António Costa — Que tenha consciência que a sorte nem sempre o acompanhará. Não acredito que o adjetivo “habilidoso” seja uma qualidade num líder, quanto mais num político mas certo é que conseguiu a proeza de não ter feito uma reforma digna desse nome mas de, à boleia dos benefícios das políticas de Passos Coelho, do crescimento da economia europeia nos últimos 3 anos e do turismo, ter conseguido em 2017 a maior taxa de crescimento do PIB (2,7%) desde 2000 — e de ainda ter fugido pelos ‘pingos da chuva’ na responsabilização dos incêndios de Pedrógão e do Centro. O problema é que a ‘sorte’ não dura sempre e 2019 será um ano crucial para Costa. Ou consegue a maioria absoluta ou o seu futuro poderá ter um desfecho muito semelhante ao “pântano” de Guterres que o levou a demitir-se em 2001. Como bom “habilidoso” que é, certamente que culpará Passos Coelho, a troika, o Pai Natal e as suas renas pelo facto de Portugal a afastar-se da média da União Europeia em termos de competitividade e poder compra.

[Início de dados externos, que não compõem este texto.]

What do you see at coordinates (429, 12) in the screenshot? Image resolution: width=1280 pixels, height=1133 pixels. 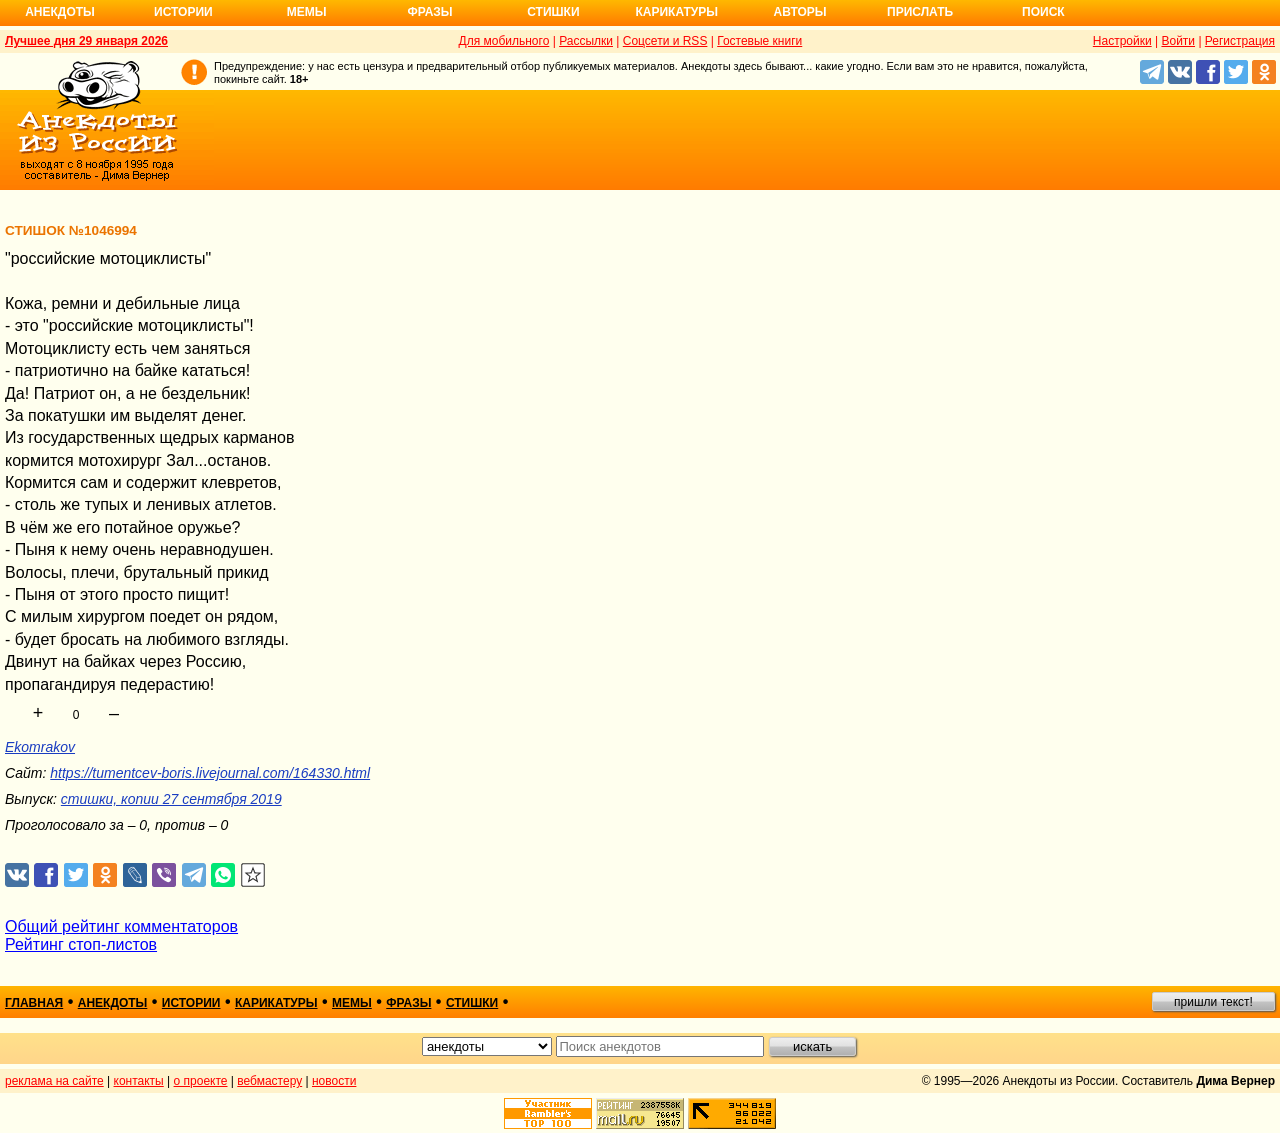 I see `Фразы` at bounding box center [429, 12].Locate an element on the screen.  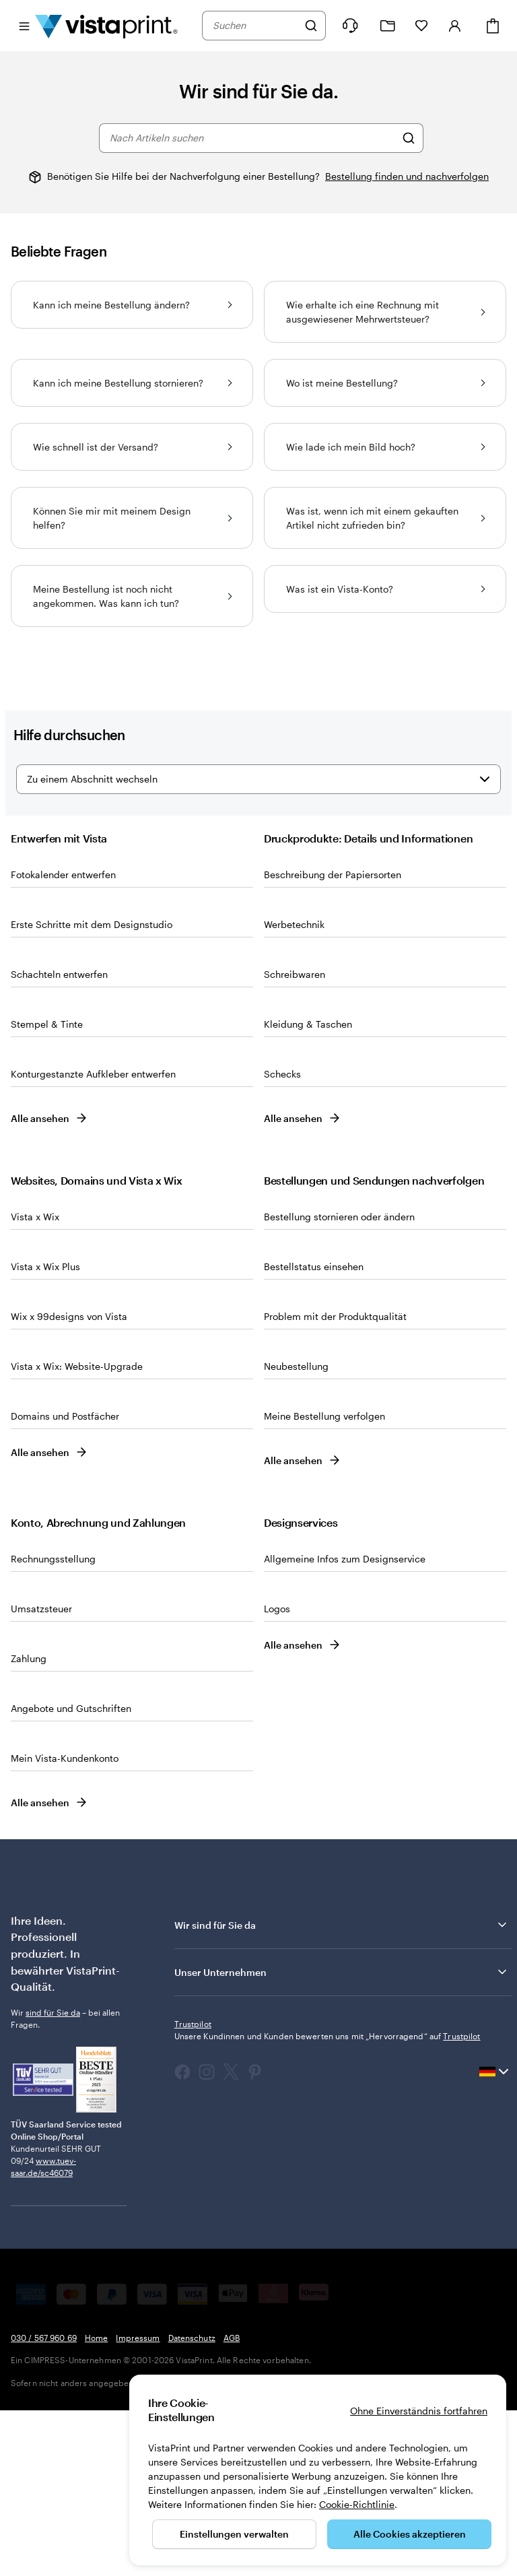
[Nach Artikeln suchen] is located at coordinates (409, 138). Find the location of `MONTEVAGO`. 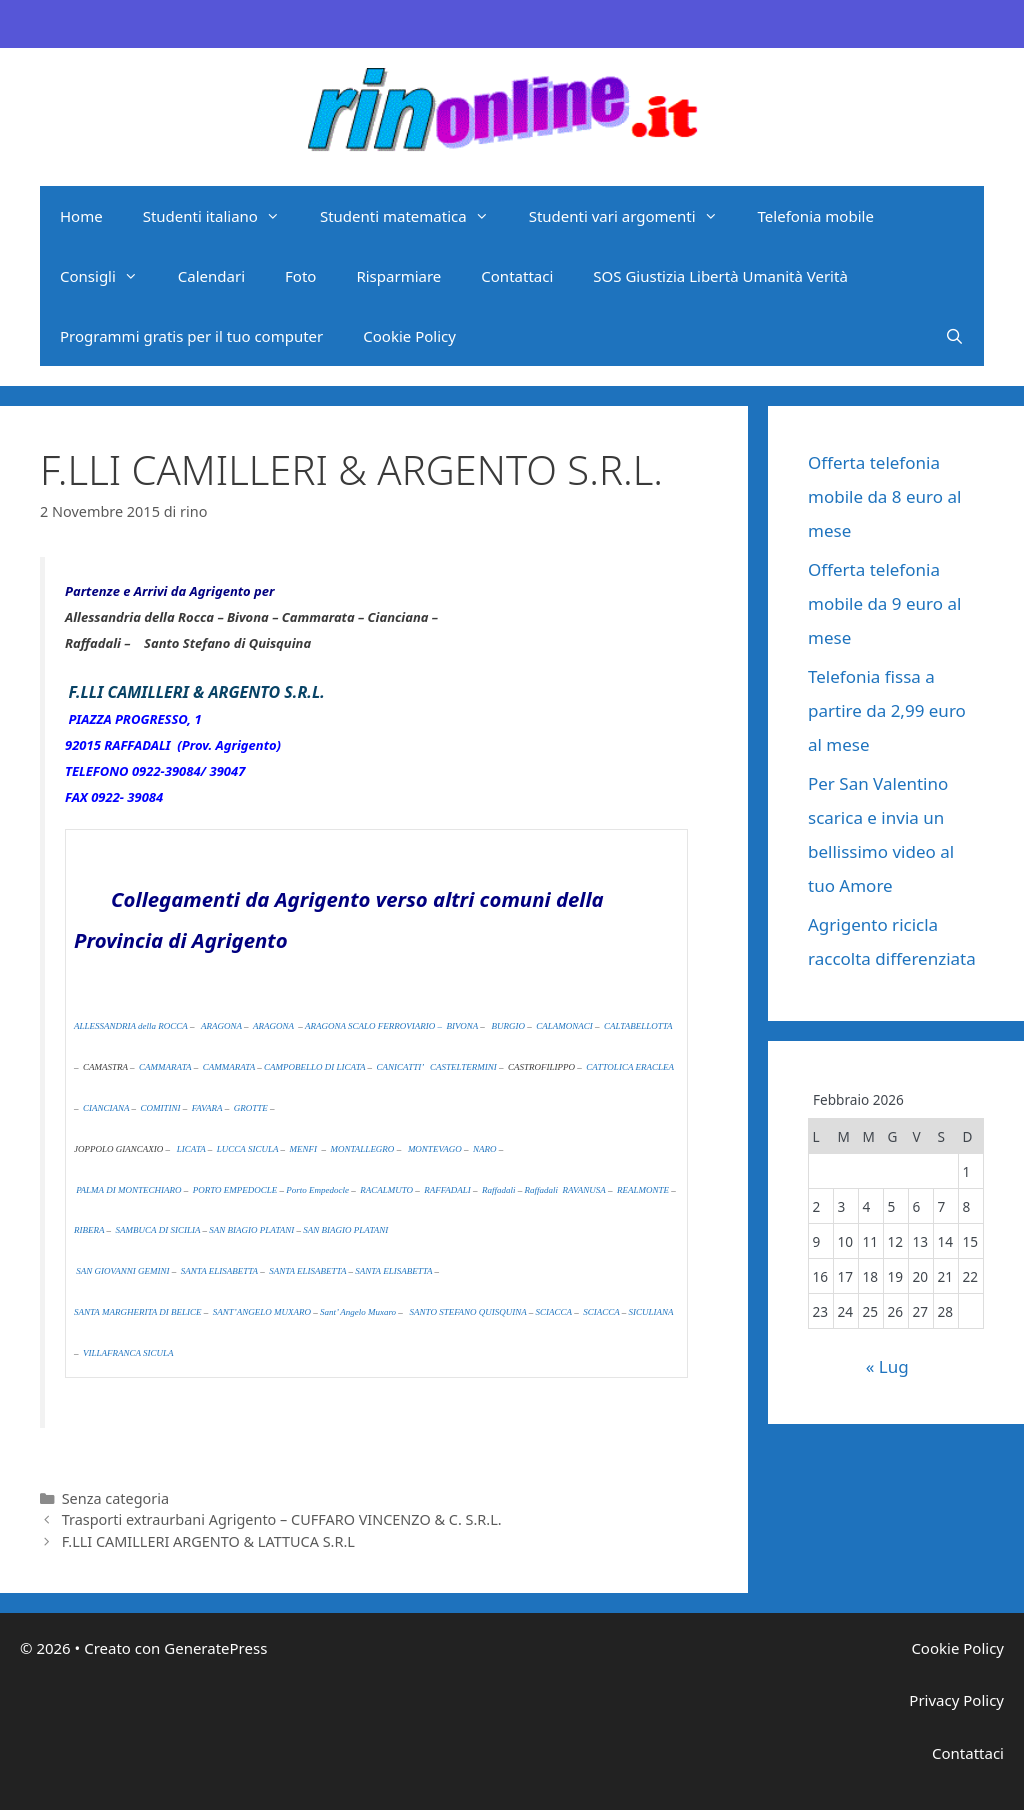

MONTEVAGO is located at coordinates (435, 1149).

Rui Rio — Que tenha juízo — é o único desejo eficaz para o líder do PSD. O desastre que tem sido a sua liderança, com autênticos tiros de canhão nos próprios pés, a manifesta incompetência política e falta de visão estratégica para o partido (nem vale a pena falar sobre o país) são as causas do estado miserável em que o PSD se encontra. Mesmo que o PS não obtenha maioria absoluta em 2019, é cada vez mais provável que os social-democrata arriscam-se a ter o pior resultado a sua história — o que diminui o capital político para Rio continuar à frente do partido e tentar uma coligação com Costa. O único crédito que a história poderá dar a Rio é a responsabilização pela implosão do PSD — e consequente reorganização da direita.

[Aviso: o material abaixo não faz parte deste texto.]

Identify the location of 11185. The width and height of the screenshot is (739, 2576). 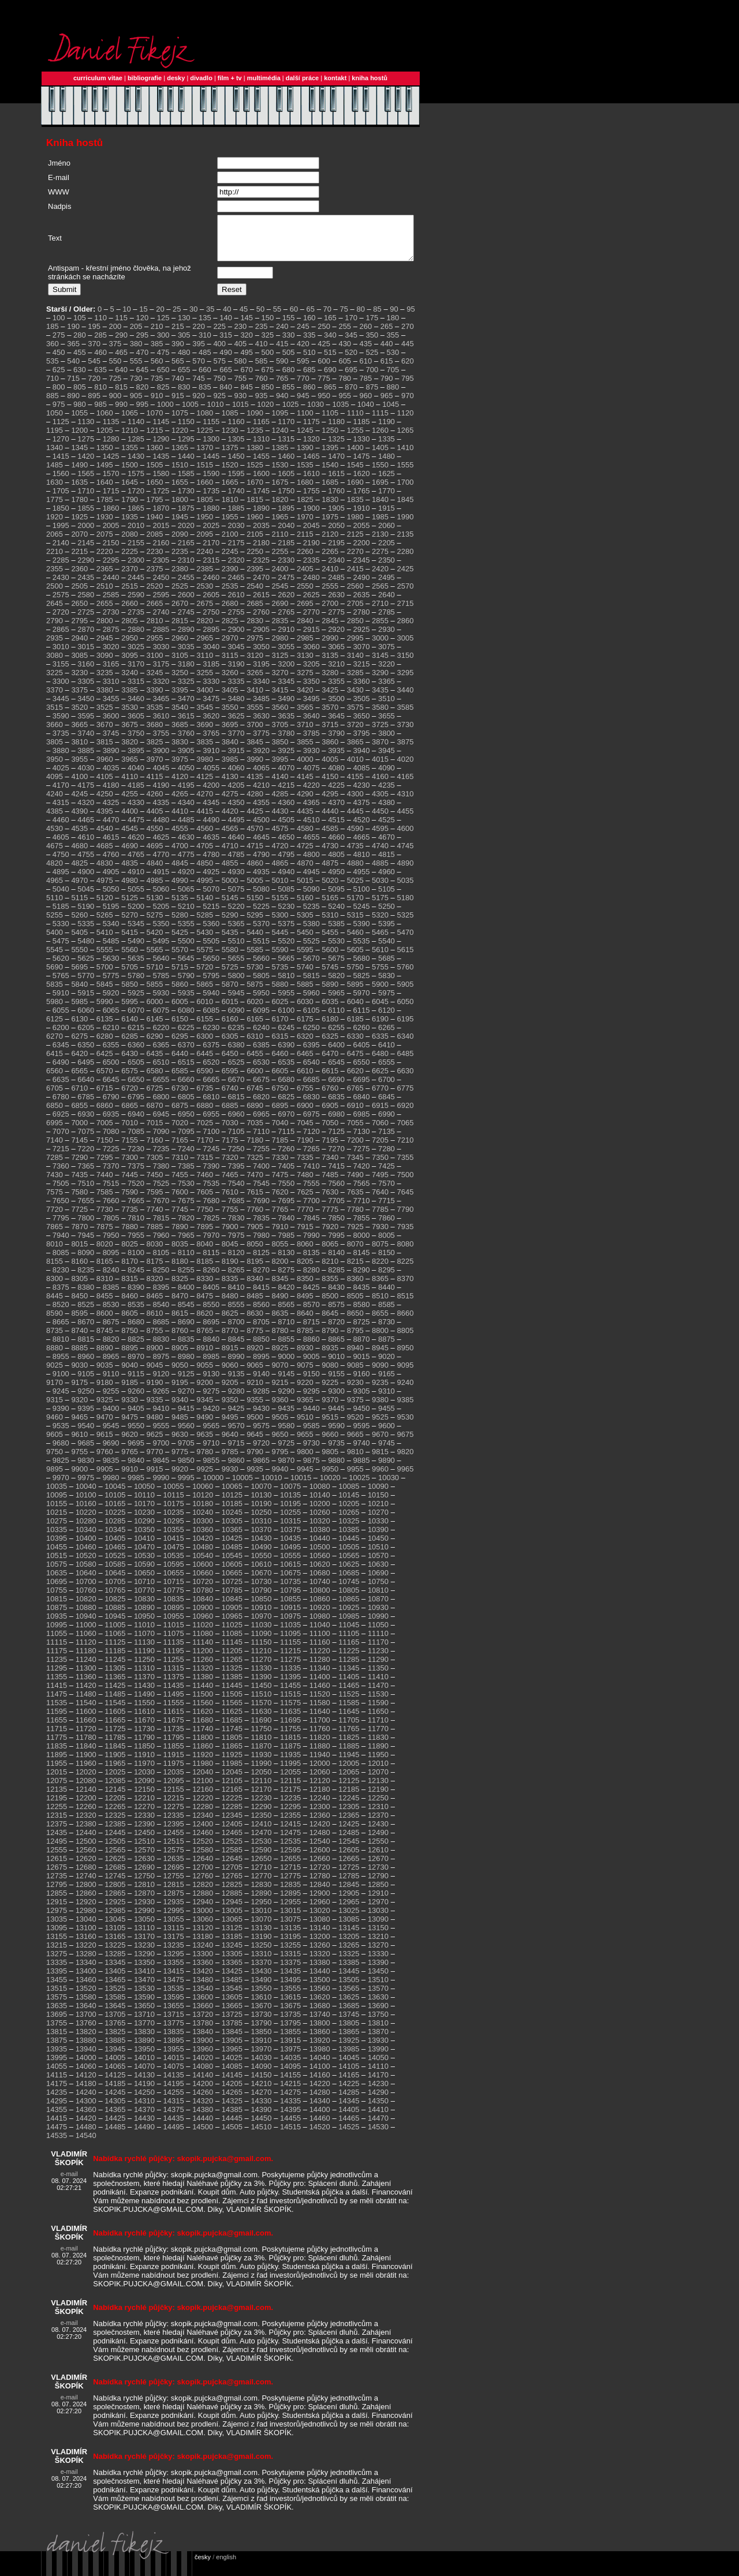
(114, 1659).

Catarina Martins — Que abandone o populismo que caracteriza o discurso e a prática do Bloco de Esquerda — e que não surjam mais casos Robles que exponham a hipocrisia política do Bloco no seu máximo esplendor. A extrema-esquerda moderna bem tenta ter uma roupagem mais atraente, com um visual pós-moderno e uma linguagem ousada mas, na verdade, o neocomunismo que propõem é tão ultrapassado e antiquado quanto a linha marxista clássica do PCP. Com a agravante de que os comunistas não tentam parecer uma coisa que não são. Catarina aposta tudo nas legislativas de 2019 para que o PS não consiga maioria absoluta e só dependa do BE para consegui-lo. Essa tanto poderá ser a chave do seu sucesso como também a sua desgraça.